—¿Qué sentido tiene vivir aquí? —Fue mi primera pregunta.
El farero vivía completamente solo en una isla que había sido arrasada por todas las desgracias posibles: terremotos, sunamis y las recurrentes tormentas de un mar considerado abismo de los barcos fantasmas. Muchas leyendas habían hecho circular por aquellas aguas viajes de descubrimiento, marinos impenitentes y pescadores de cabotaje que salieron tras la ballena y de los que nunca más se tuvieron noticias. De hecho, mi atrevimiento de llegar a visitar al último de sus habitantes fue considerado por mis conocidos una locura ejemplar. Pero ¡qué historia grande podría darme este hombre! La presión de lo insólito pudo más que cualquier precaución.
Lo más curioso de Isla Sacra es que incluso el faro había sido arrancado por los vientos de una tormenta que lo encontró al descampado, sin nada más que llevarse. Aunque era la hora de encender sus luces, el farero había salido de la farola por una urgencia innombrable, y tuvo la suerte de sobrevivir. Yo quería que me contara cómo. Los habitantes de la isla se habían ido todos, o muerto todos.
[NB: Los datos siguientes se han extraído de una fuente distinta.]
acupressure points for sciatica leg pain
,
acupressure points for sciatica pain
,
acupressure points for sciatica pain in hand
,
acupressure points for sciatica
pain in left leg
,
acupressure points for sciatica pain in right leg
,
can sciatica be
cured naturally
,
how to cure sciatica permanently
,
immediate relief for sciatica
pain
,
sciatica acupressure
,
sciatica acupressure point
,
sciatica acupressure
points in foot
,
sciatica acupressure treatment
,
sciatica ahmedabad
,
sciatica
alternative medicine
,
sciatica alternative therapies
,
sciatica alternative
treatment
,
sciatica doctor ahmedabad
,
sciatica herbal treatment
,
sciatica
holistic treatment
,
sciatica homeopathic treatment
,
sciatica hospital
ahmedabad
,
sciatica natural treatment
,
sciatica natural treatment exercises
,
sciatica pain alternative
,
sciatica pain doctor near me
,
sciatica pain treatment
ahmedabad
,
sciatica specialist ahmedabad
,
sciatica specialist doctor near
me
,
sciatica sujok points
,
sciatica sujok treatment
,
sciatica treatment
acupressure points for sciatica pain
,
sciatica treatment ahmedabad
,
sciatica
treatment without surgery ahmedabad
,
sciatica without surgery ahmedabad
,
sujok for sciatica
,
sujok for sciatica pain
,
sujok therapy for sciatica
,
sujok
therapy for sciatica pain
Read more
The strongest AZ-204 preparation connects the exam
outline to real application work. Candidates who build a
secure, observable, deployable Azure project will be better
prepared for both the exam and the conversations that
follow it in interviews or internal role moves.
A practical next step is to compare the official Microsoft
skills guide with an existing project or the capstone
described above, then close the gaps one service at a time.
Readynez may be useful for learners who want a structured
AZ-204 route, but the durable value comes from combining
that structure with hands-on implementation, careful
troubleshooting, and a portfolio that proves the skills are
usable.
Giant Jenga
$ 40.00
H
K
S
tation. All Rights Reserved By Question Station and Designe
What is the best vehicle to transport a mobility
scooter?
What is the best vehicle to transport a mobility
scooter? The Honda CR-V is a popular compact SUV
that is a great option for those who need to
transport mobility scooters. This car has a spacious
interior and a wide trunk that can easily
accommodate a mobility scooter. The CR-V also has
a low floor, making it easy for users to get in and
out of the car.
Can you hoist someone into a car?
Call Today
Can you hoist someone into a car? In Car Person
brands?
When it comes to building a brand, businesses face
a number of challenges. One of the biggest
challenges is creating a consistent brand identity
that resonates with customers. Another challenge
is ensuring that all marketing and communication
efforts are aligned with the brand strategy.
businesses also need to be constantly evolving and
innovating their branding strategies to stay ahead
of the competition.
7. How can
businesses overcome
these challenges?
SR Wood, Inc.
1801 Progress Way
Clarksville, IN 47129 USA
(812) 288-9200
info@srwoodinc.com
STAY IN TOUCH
Pese a que una estirpe había insistido en quedarse y desafiar la mala suerte de aquel archipiélago, el paso del tiempo fue voraz sobre el destino de sus hombres.
Ismael, así se llamaba mi personaje, quien a falta de faro al anochecer encendía una fogata al rojo para alumbrar a los navegantes. Estaba consagrado a la tarea indetenible de su vida, y era incapaz de desprenderse de esa rutina de viejo hombre de mar.
—Yo ilumino a los marinos, joven, y ese oficio será siempre imprescindible en las orillas de los océanos, ¿no cree?
Imposible desmentirlo. Yo creí todo lo que me contó esa noche y a la mañana siguiente, aunque luego El diario me obligó a poner cada palabra en duda, incluso, la cordura del farero. No fue el trabajo que yo esperaba, pero Ismael me destajó su vida entera, atado al vaivén lentísimo de las horas en una noche de aguas tranquilas, sin mucho más qué hacer hasta la noche siguiente. Pasamos la madrugada junto a la espuma, y el salitre aderezó su historia, como cuando la salsa picante cae sobre un pescado horneado virgen. Las horas se sumergieron bajo sus palabras, y comprendí que tenía razón: su labor sería eternamente imprescindible.
Ismael había logrado preservar entre sus carnes turbias de intemperie la pureza de los que viven anclados al oficio de servir. Había puesto en las largas noches oceánicas toda su virtud, y había gastado la vida cuidando una isla que estaba seguro algún día volvería a poblarse y ser paso de navegantes y piratas. Su partida hubiera significado el fin de esa remota posibilidad, la disolución de la esperanza, la muerte definitiva de un futuro para Isla Sacra.
Devenido un Robinson, Ismael había aprendido a conservar la vida entre las rocas, recibía a las aves migratorias en el invierno de otros lares, y también para ellas tenía un fuego siempre encendido.
—¿Volverá a haber un faro?
—Donde la esperanza vive, hijo mío, hay siempre un faro —me dijo, y comprendí que no necesitaba al centinela de piedra para abrir una brecha entre el presente desierto y el destino promisorio.
—¿Nos veremos de nuevo? —Fue mi última interrogante, retórica, casi melancólica.
—Regresarás siendo un turista y te dará orgullo haber creído en Isla Sacra. Nos presumirás entre tus conocidos.
Mientras me echaba al calmo mar en mi barca, pensé que Ismael estaba esperando a ser rescatado de ese naufragio que es la vida, aunque no sabía cómo pedir socorro. Pero al alejarme, cuando ya la noche solapaba los miedos del mundo, distinguí las primeras llamas de su hoguera, y supe que el único náufrago de aquella historia era yo, condenado al temblor de las olas, al bregar sin puertos, a la búsqueda de una ballena que jamás existió.